- _PROBLEM TO WORK ON_
Output only the stretch of the listing that starts at the line containing "Wordsmith Lands $70M" and ends at the line containing "privacy policy (166, 2493)", reproduced exactly with both ends.
─── PROVIDED DATA
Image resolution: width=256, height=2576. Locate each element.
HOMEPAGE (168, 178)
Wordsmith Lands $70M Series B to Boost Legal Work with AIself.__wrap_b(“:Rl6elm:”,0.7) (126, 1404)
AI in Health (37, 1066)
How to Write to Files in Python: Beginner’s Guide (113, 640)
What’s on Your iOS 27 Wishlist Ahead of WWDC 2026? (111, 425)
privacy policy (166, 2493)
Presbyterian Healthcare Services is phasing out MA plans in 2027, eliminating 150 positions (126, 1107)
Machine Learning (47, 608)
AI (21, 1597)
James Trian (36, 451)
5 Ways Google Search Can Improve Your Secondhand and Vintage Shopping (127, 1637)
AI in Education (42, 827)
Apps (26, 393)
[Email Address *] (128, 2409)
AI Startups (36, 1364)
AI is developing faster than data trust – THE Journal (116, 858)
──────
─── PROVIDED DATA
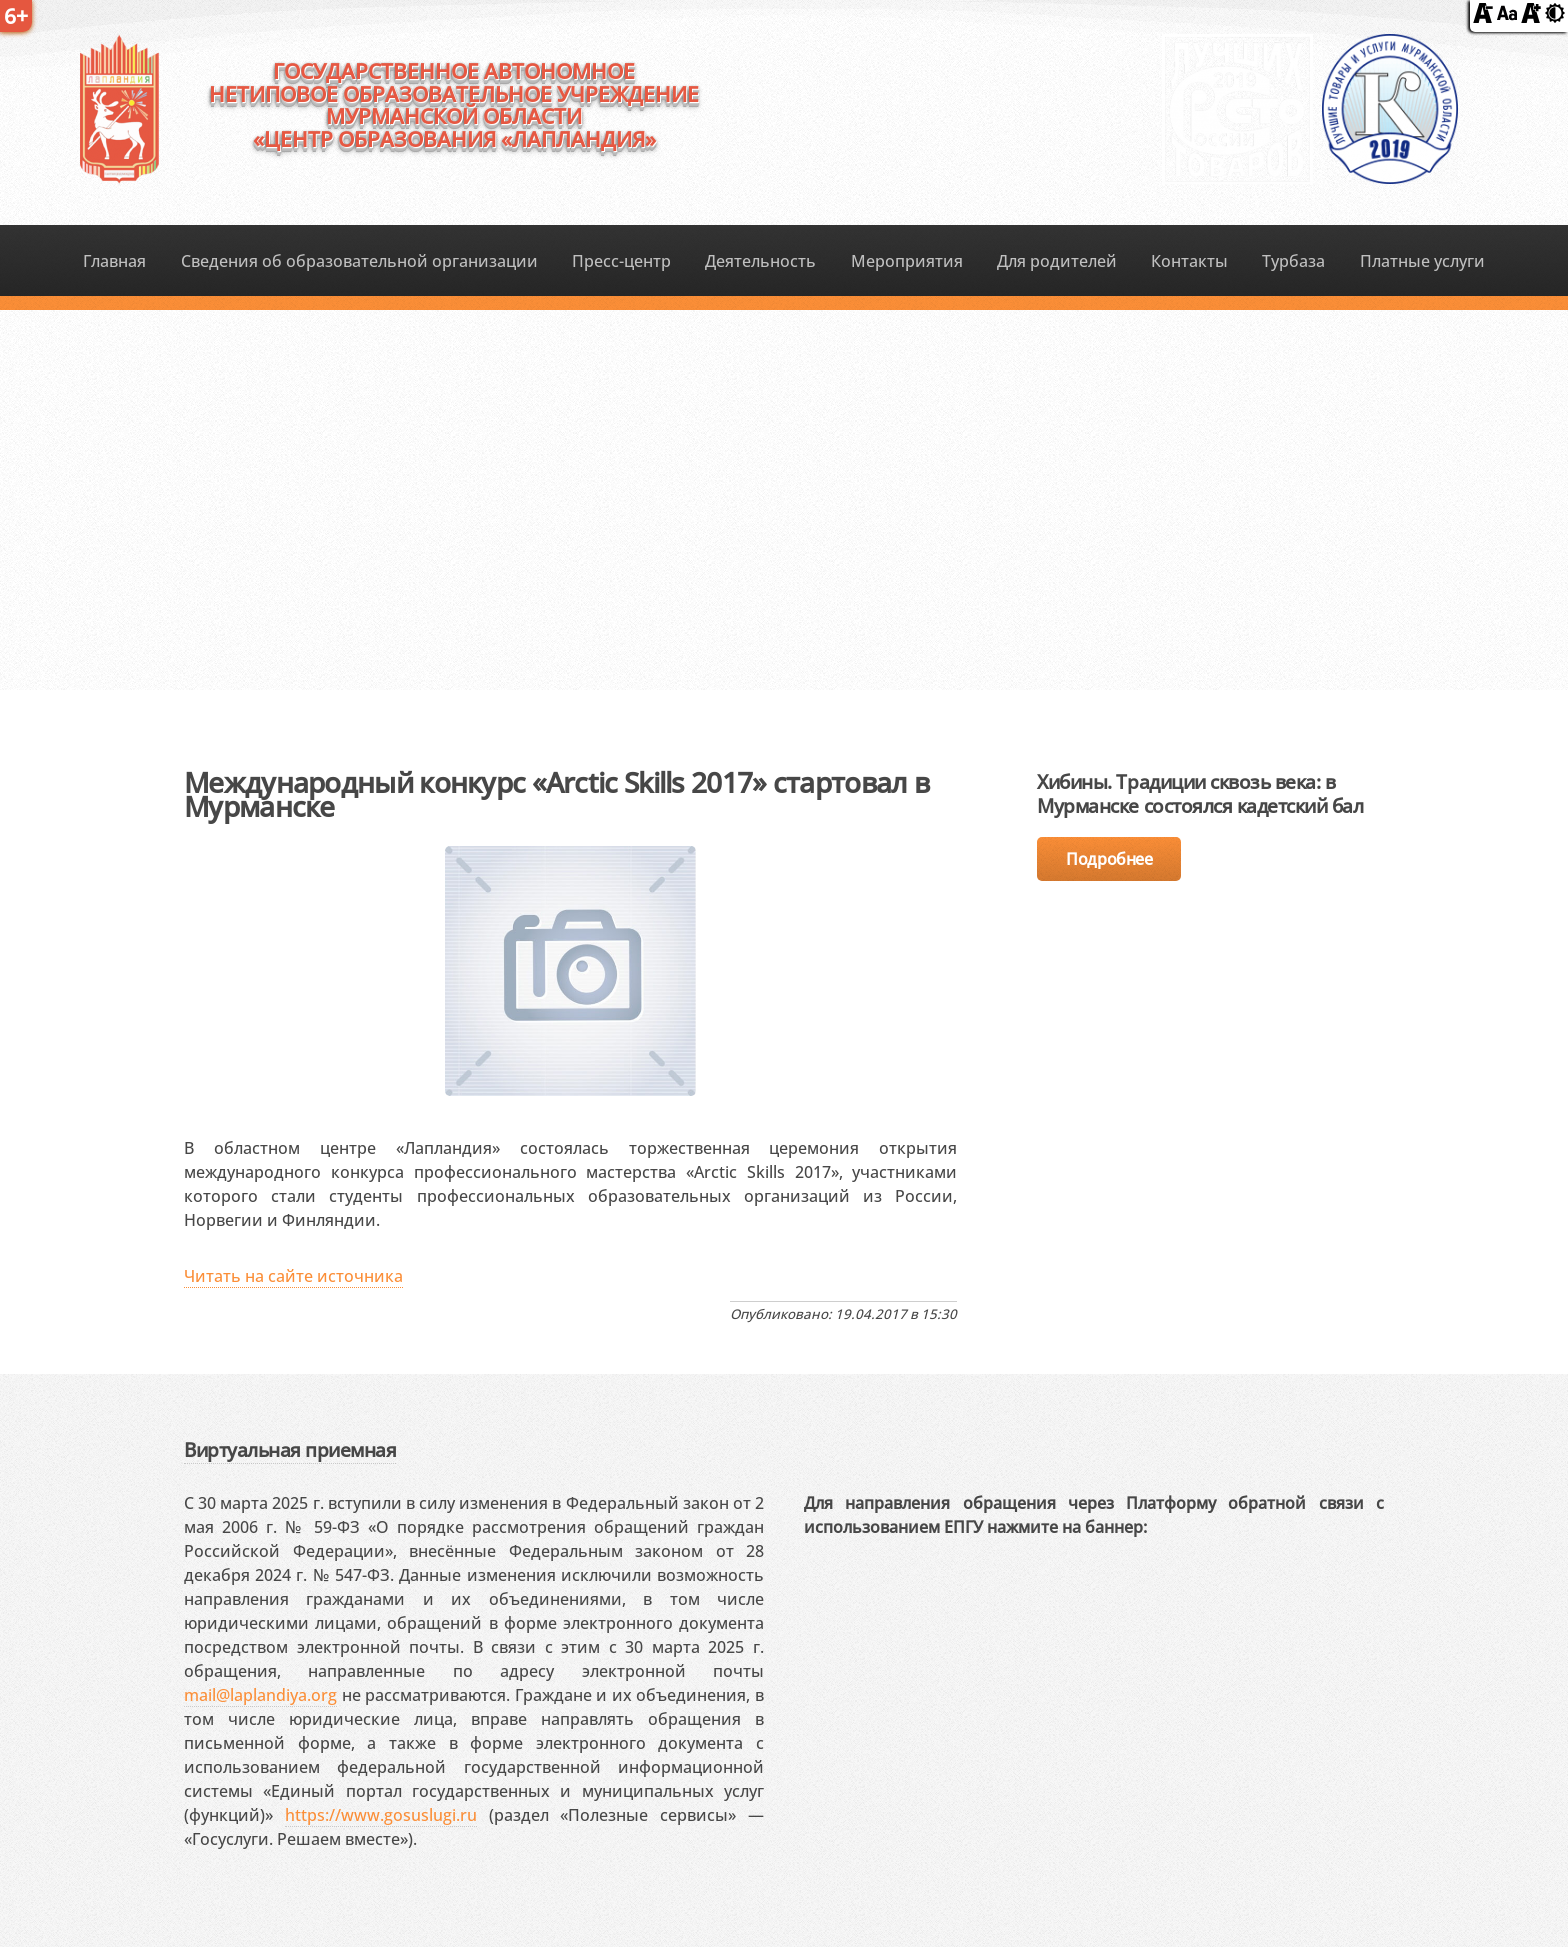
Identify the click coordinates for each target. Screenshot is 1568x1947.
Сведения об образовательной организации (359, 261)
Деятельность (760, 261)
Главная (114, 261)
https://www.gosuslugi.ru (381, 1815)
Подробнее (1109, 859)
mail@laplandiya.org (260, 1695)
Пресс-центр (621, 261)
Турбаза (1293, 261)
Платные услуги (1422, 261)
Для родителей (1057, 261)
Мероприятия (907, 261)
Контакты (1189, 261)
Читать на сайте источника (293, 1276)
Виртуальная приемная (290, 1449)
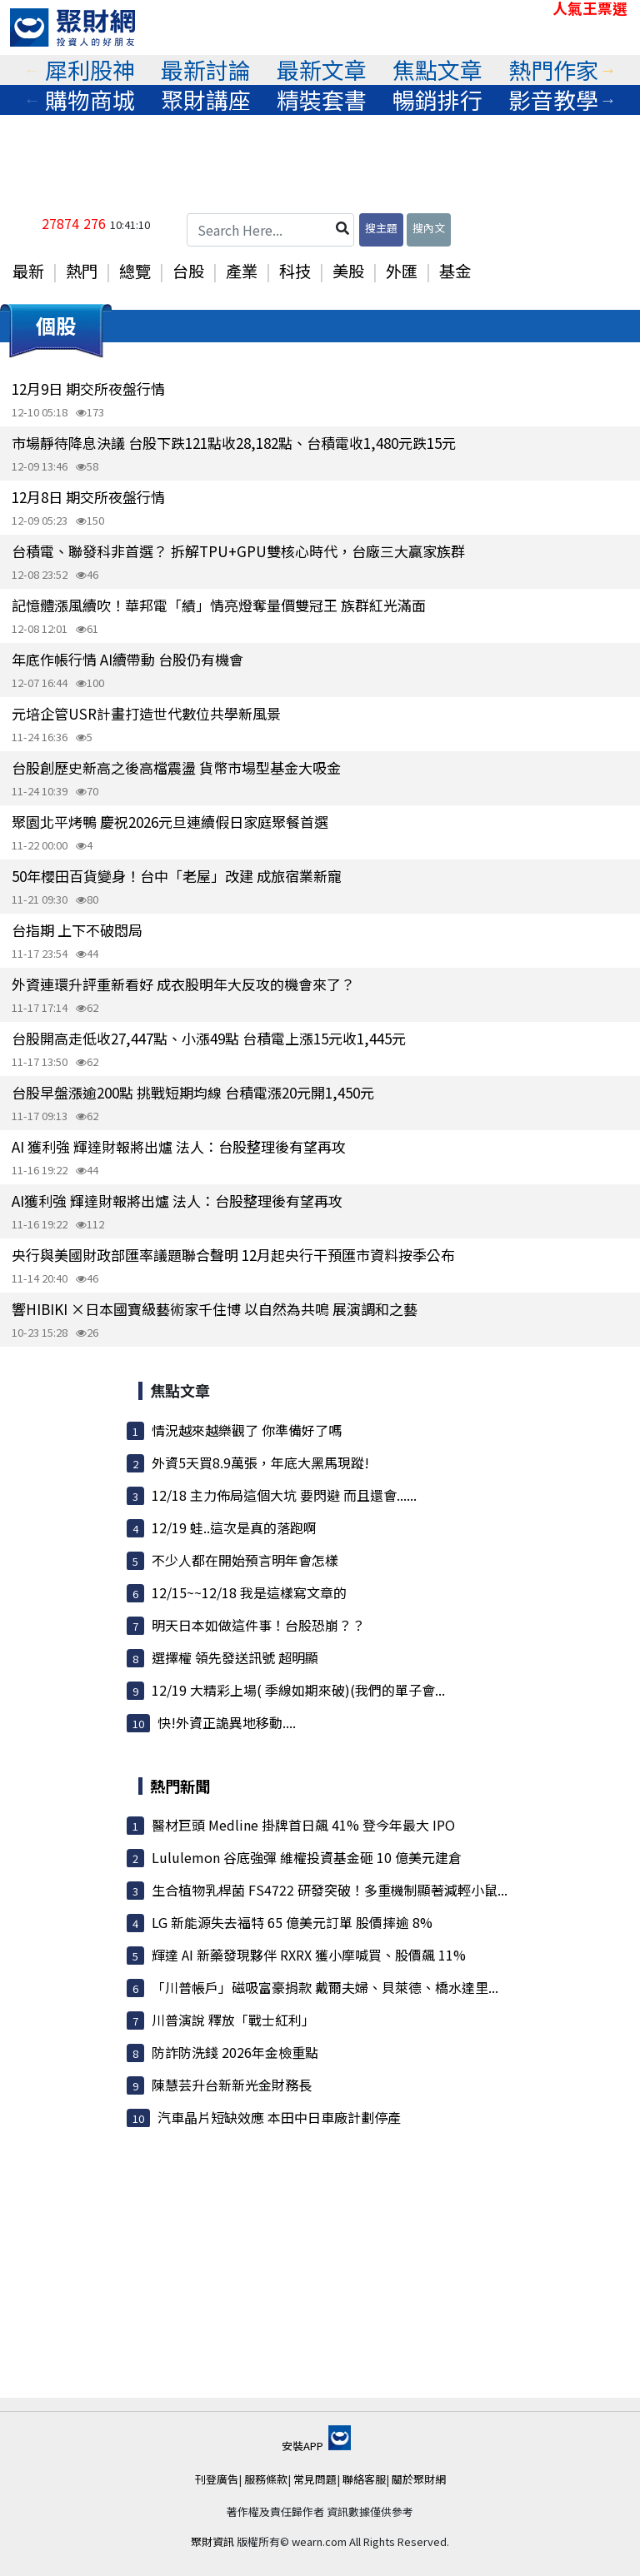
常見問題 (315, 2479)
──────
- _TASK RESPONSE_
Wordsmith Lands $70M Series B to Boost Legal Work with AIself.__wrap_b(“:Rl6elm:”,0.7) (126, 1404)
AI in Health (37, 1066)
How to Write to Files in Python: Beginner’s Guide (113, 640)
What’s on Your iOS 27 Wishlist Ahead of WWDC 2026? (111, 425)
privacy policy (166, 2493)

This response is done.